Take, for instance, the last few moments of Girl Talk’s Jump on Stage where Greg Gillis combines the Beastie Boys and Iggy Pop to devastating effect. Separately, the tunes (Hey Ladies, Lust for Life) are familiar crowd-pleasers. I like the two tracks involved but have heard them enough in my lifetime to not go out of my way to hear them again. Together, though, they’re a masterful match, with Iggy Pop’s rhythm section toughening up the nasal rap styling of three Jewish kids from the Bronx.
It’s like hearing an old favorite for the first time again. It’s that kind of impossibility that makes the perfect mashup one of those rare things that can give you a childlike feeling of amazement. I’m in my mid-30s. Anything that makes me feel like a kid again is welcome. Anything that kicks years of cynicism to the curb for a few minutes is deeply appreciated.

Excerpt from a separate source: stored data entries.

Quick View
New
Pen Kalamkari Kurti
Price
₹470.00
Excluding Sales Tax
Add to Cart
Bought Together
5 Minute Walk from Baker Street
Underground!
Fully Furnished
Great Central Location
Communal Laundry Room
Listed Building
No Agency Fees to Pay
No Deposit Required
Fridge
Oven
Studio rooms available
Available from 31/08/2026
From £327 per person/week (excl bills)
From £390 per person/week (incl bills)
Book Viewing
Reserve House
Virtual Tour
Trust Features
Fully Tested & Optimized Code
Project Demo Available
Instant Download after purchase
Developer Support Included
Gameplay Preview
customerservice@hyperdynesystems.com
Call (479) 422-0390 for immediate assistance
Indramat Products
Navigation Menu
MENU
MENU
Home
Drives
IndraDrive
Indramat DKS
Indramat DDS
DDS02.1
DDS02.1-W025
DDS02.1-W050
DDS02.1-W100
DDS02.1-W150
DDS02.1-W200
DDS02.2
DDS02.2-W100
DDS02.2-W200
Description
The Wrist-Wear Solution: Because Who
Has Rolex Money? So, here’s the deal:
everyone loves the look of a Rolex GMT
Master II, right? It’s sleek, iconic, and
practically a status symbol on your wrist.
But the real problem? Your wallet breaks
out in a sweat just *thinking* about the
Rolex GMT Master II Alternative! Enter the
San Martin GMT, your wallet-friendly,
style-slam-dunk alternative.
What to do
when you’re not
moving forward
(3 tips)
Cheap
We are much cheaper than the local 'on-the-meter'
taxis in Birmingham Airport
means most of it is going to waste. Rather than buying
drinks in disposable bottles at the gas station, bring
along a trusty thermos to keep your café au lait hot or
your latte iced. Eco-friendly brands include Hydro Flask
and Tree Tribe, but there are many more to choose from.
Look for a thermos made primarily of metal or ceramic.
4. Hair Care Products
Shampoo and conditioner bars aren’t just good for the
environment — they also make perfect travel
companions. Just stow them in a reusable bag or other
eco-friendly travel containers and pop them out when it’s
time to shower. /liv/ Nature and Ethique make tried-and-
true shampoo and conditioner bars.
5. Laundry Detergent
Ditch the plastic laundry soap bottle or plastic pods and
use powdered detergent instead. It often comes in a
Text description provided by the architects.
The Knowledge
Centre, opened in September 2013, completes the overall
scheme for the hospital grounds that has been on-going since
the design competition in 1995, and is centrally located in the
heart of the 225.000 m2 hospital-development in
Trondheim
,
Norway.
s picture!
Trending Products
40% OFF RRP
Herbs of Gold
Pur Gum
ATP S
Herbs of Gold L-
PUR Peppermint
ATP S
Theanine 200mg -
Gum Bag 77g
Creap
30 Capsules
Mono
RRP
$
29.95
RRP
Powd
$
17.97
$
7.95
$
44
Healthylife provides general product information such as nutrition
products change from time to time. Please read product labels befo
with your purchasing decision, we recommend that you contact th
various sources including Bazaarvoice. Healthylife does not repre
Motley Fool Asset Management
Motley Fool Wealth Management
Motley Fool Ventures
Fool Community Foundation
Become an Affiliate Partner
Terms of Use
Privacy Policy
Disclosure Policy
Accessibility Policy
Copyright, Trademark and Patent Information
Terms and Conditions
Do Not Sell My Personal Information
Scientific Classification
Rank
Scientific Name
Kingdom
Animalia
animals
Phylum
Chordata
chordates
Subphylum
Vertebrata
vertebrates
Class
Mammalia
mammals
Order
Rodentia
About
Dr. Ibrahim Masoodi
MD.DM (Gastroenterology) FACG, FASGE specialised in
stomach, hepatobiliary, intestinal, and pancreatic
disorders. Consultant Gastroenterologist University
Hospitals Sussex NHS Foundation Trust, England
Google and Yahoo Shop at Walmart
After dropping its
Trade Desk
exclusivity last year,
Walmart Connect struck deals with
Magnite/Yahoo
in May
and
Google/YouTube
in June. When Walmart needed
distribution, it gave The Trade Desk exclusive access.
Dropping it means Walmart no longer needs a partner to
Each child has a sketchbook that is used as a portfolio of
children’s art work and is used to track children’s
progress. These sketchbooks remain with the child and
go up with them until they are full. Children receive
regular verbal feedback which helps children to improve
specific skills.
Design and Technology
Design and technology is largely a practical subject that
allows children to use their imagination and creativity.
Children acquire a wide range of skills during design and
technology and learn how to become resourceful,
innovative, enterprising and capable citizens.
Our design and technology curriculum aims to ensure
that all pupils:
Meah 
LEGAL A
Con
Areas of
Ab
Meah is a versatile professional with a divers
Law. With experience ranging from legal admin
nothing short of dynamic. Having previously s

If you can’t see past the obvious addition of the components and enjoy the whole as its own being, then I truly feel for you. You must have no joy in your life. Everything that could be appreciated as something of its own has been broken down and compartmentalized into nothing more than a parts list for product.
If it is your belief that no talent lies in the remixer then why would you check out the culinary talents of various chefs? In the end, they’re just making small variations on meat and vegetables. They might be able to coax out flavors and textures you haven’t had before, but most of the work is still being done by the animal or vegetable itself.
Why watch any sequels or remakes? Why read any books that come in a series or feature the same characters? Why visit an art gallery? Everything in there is based on pre-existing styles and schools. Why would you single out mashups as the nadir of culture?
It can only be one of two things: an absolute belief that the best period of music is already behind us or that mashups are glorified theft and nothing more than punishable infringement. Both views are equally close-minded. Only one is potentially dangerous.
If you want to believe the best days of music are behind us, you’re only robbing yourself of new experiences. The second belief is a particularly vindictive form of projection in which your overreaching entitlement has given you the ability to see villains in every doorway and leaking dollars pouring out of every mp3. Unfortunately, the second belief is entertained all too frequently. If unchecked, it could truly bring about the end of creativity. And as the life ebbs from the art form you claim to love so much you can’t bear to see it hurt by freeloaders and infringers, you’ll be too blinded by your myopia to realize the blood is on your hands.